Wednesday 24 September 2014

Scarcest Bird in 10 years?

Scarce Vagrant by Bruce Woodcock (c) 2014

Hunkered in the hedge against wind and twitchers,
a pale smudge in the quivering scope,
a white pocket, a touch of pink perhaps,  
it could be anything, but this
is the rarest bird I’ll ever see:
a masked shrike, an accidental, 
lost, blown across from Syria, 
or somewhere else in the Middle East, 
a fair exchange for our bombs, except
there’s a man keeps a list of all scarce vagrants
that arrive and get picked off by birds of prey,
hovering ghosts shadowing fields
’til they dive and strike and seize and squeeze
life from each unlooked-for surprise,
each bundle of feathers shivering on the edge.

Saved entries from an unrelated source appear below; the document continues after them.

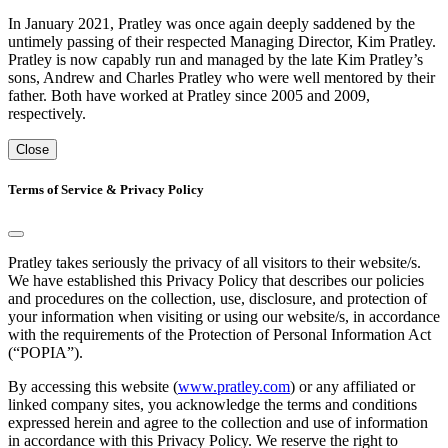
In January 2021, Pratley was once again deeply saddened by the
untimely passing of their respected Managing Director, Kim Pratley.
Pratley is now capably run and managed by the late Kim Pratley’s
sons, Andrew and Charles Pratley who were well mentored by their
father. Both have worked at Pratley since 2005 and 2009,
respectively.
Close
Terms of Service & Privacy Policy
Pratley takes seriously the privacy of all visitors to their website/s.
We have established this Privacy Policy that describes our policies
and procedures on the collection, use, disclosure, and protection of
your information when visiting or using our website/s, in accordance
with the requirements of the Protection of Personal Information Act
(“POPIA”).
By accessing this website (
www.pratley.com
) or any affiliated or
linked company sites, you acknowledge the terms and conditions
expressed herein and agree to the collection and use of information
in accordance with this Privacy Policy. We reserve the right to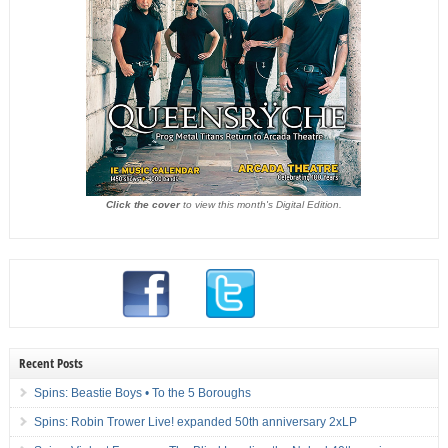
Click the cover
to view this month's Digital Edition.
Recent Posts
Spins: Beastie Boys • To the 5 Boroughs
Spins: Robin Trower Live! expanded 50th anniversary 2xLP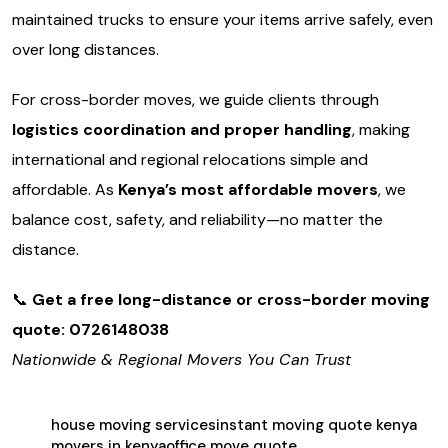
maintained trucks to ensure your items arrive safely, even
over long distances.
For cross-border moves, we guide clients through
logistics coordination and proper handling
, making
international and regional relocations simple and
affordable. As
Kenya’s most affordable movers
, we
balance cost, safety, and reliability—no matter the
distance.
📞
Get a free long-distance or cross-border moving
quote: 0726148038
Nationwide & Regional Movers You Can Trust
house moving services
instant moving quote kenya
movers in kenya
office move quote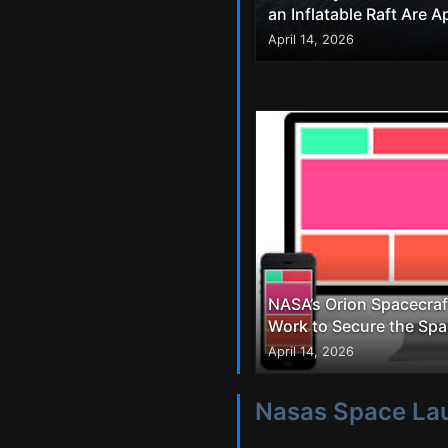
an Inflatable Raft Are 
April 14, 2026
NASA’s Orion Spacecraf
Work to Secure the Spa
April 14, 2026
Nasas Space La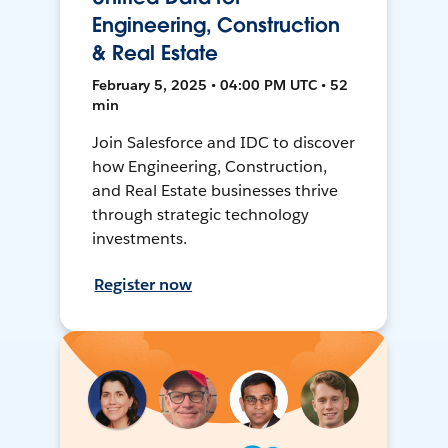
Engineering, Construction
& Real Estate
February 5, 2025 • 04:00 PM UTC • 52
min
Join Salesforce and IDC to discover
how Engineering, Construction,
and Real Estate businesses thrive
through strategic technology
investments.
Register now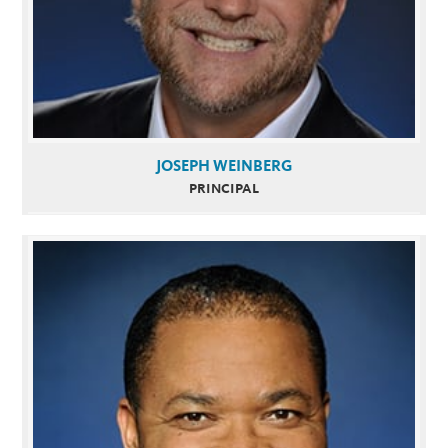
JOSEPH WEINBERG
PRINCIPAL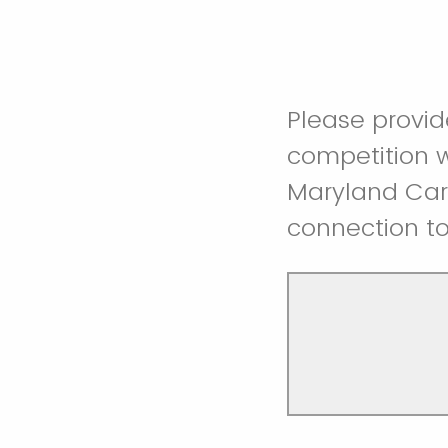
Please provi
competition w
Maryland Care
connection to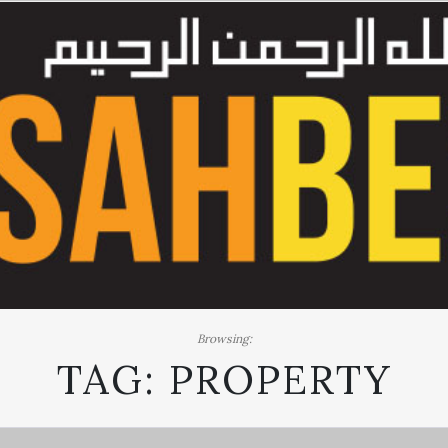
Browsing:
TAG:
PROPERTY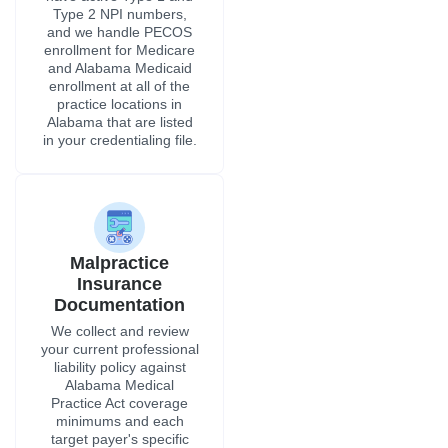
Malpractice
Insurance
Documentation
We collect and review
your current professional
liability policy against
Alabama Medical
Practice Act coverage
minimums and each
target payer's specific
credentialing
requirements before any
submission is made.
CAQH ProView
Profile
Most Alabama hospital
certification panels and
private insurers require a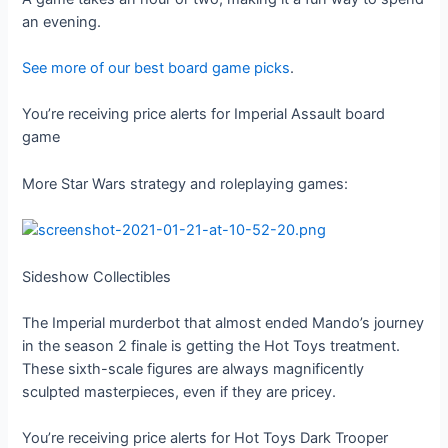
an evening.
See more of our best board game picks
.
You’re receiving price alerts for Imperial Assault board
game
More Star Wars strategy and roleplaying games:
Sideshow Collectibles
The Imperial murderbot that almost ended Mando’s journey
in the season 2 finale is getting the Hot Toys treatment.
These sixth-scale figures are always magnificently
sculpted masterpieces, even if they are pricey.
You’re receiving price alerts for Hot Toys Dark Trooper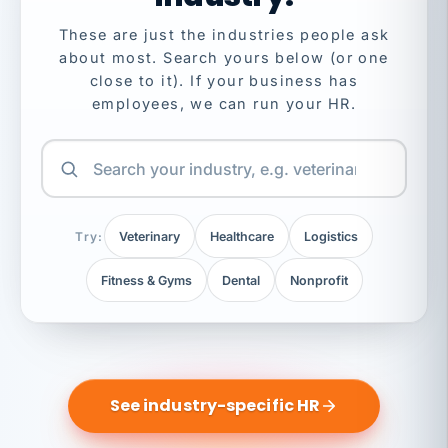
These are just the industries people ask
about most. Search yours below (or one
close to it). If your business has
employees, we can run your HR.
Try:
Veterinary
Healthcare
Logistics
Fitness & Gyms
Dental
Nonprofit
See industry-specific HR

We don't go chasing rare birds on the course, but when there is a really scarce bird somewhere we were already going, it would be rude to ignore it, wouldn't it?
Masked Shrike (c) 2014 Mike Robinson
 Redstart (c) 2014 Aileen Urquhart
 Blackbird (c) 2014 Aileen Urquhart
When we arrived at Kilnsea shortly after 8.45am the car park was already half full.  We walked the triangle and hadn't gone too far before I spotted a Redstart.  It immediately hid behind a waste bin.  We waited several minutes, and it came into the open for a few seconds each time, just long enough for everyone to get a good look at it.  We carried on a little further and came across a group of twitchers penned almost in a cattle enclosure.  We didn't join them, but struck out on our own, and had a look for any birds around the Church and another building, but didn't add much to our tally.  There was also very little to see in the Crown and Anchor car park.  We reached the river bank and could see plenty of Redshank, a large flock of Golden Plovers, a few scattered Dunlin and Ringed Plovers and a very distant flock of possible Knot.  When we carried on with our walk we found a couple of Curlew, but not a single Little Egret.   
Wren (c) 2014 Aileen Urquhart
 Curlew (c) 2014 Aileen Urquhart
As we walked along the river bank Anthony turned and spotted a pale blob about the right ear of a distant Roe Deer.    4 telescopes were soon trained on it, and this was the Masked Shrike everyone has been making so much fuss about since Saturday morning.  Eric's Kowa provided the best image in which details of plumage could be discerned.  In the afternoon it was far more distant, so we retraced our steps and swallowed our pride & joined the twitchers. 
Snipe
 Ditto
 Ditto
 Wheatear
 Wheatear
A trip to Canal Scrape was a waste of time with no signs of the Jack Snipe in the morning.  In the afternoon the injured Redshank was there, as well as a very confiding Common Snipe, and a lovely Wheatear.  I left the afternoon group trying to locate the Jack Snipe.